Aide d’urgence | Le défi des soins aux déboutés de l’asile. Soigner la personne et sa dignité

L’aide psychologique aux personnes migrantes repose à la fois sur la nécessité de soins, mais également de réinscription dans un monde de liens et de sens. La guerre, l’exil, la migration par les pertes et les changements qu’ils occasionnent affectent le bien-être des personnes qui doivent se reconstruire et donner un sens à leur existence.
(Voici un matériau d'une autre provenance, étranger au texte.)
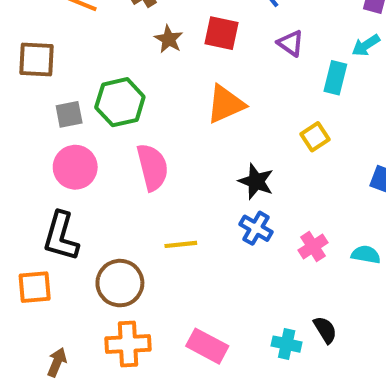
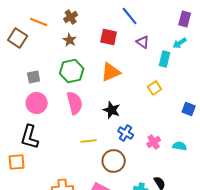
brown star: (169, 39) -> (70, 40), moved
brown square: (37, 59) -> (18, 38), moved, turned 30
green hexagon: (120, 102) -> (72, 71), moved
black star: (256, 181) -> (112, 110), moved
brown circle: (120, 283) -> (114, 161), moved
Jean-Claude Métraux, pédopsychiatre et cofondateur d’Appartenances, parle d’un triple deuil à surmonter: deuil de Soi (perte de celui que j’étais, que je voulais devenir), deuil de Toi (perte de mon environnement objets et personnes), deuil de sens (perte de mes appartenances). Si les ressources propres à l’individu et à son entourage sont essentielles à l’accomplissement de cette tâche, l’environnement social l’est également. Ainsi, les durcissements successifs de la loi sur l’asile dont la finalité est de rendre la Suisse moins attractive, de même que le discours ambiant à l’égard des demandeurs d’asile qui en découle, ont un impact énorme sur les possibilités de surmonter ces deuils. Précarité et exclusion sociale deviennent trop souvent les conséquences d’une telle politique. L’équilibre psychique déjà en pleine reconstruction est alors malheureusement très durement touché.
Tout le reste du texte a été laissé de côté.